During isomerisation, the low-octane normal hydrocarbons are converted into their higher-octane isomers. For this purpose, the feed material is passed over a fixed bed catalyst in the presence of hydrogen. The hydrogen is continuously circulated in the reactor circuit. The Penex process uses fixed-bed catalysts containing chlorides.

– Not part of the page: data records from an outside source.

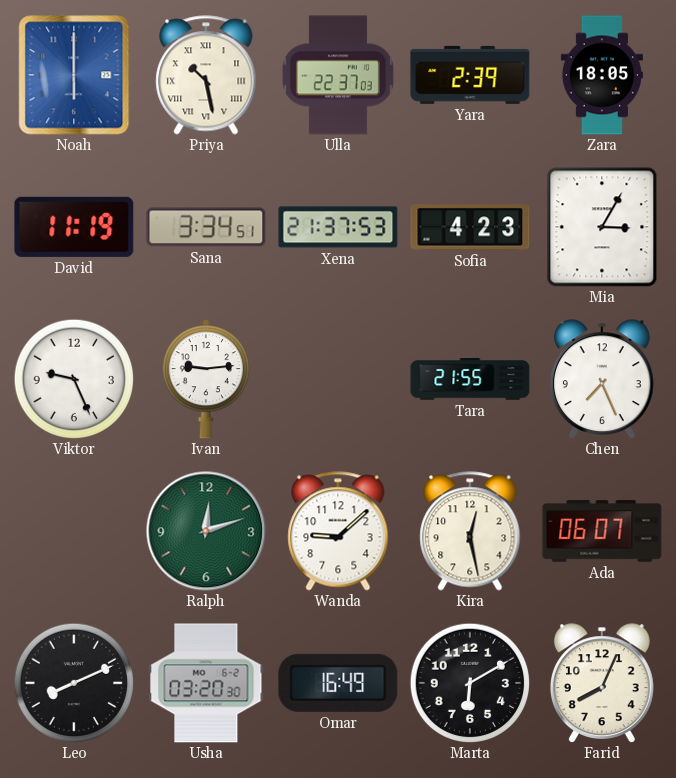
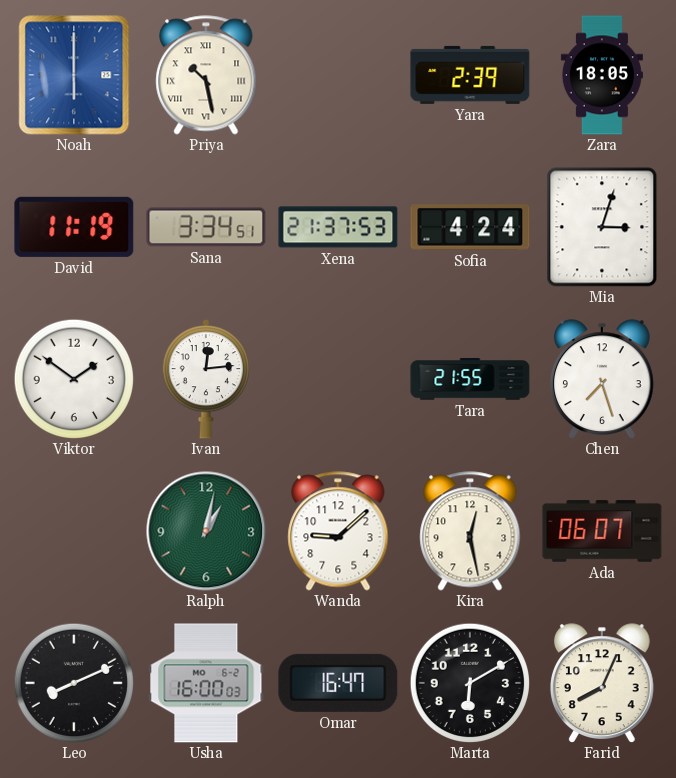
Ulla: 22:37 -> none
Sofia: 4:23 -> 4:24
Mia: 3:05 -> 3:03
Viktor: 9:26 -> 1:51
Ivan: 9:14 -> 12:14
Chen: 7:26 -> 7:27
Ralph: 12:12 -> 1:02
Usha: 03:20 -> 16:00
Omar: 16:49 -> 16:47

As this is an equilibrium reaction, 100% conversion of the normal isomers is not achieved. The maximum octane number of the product is achieved by separating the unconverted normals using a molecular sieve (Molex technology) and returning them to the reactor.

== Results ==
A single pass of feedstock with an octane rating of 50-60 through such a bed typically produces an end product rated at 82-86. If the feedstock is subsequently passed through a DIH (deisohexanizer) column, the end product typically has an octane rating of 87-90.5. If the feedstock is subsequently passed through a Molex-technology column, the end product typically has an octane rating of 88-91. If the feedstock is first passed through a DIP (deisopentanizer) column to remove iso-pentanes, then through the Penex bed, and subsequently through the DIH column, the end product typically has an octane rating of 91-93.

== Field use ==
The Penex Process is licensed by the UOP corporation and currently utilized at more than 120 units at petroleum refineries and natural gas liquids plants throughout the world.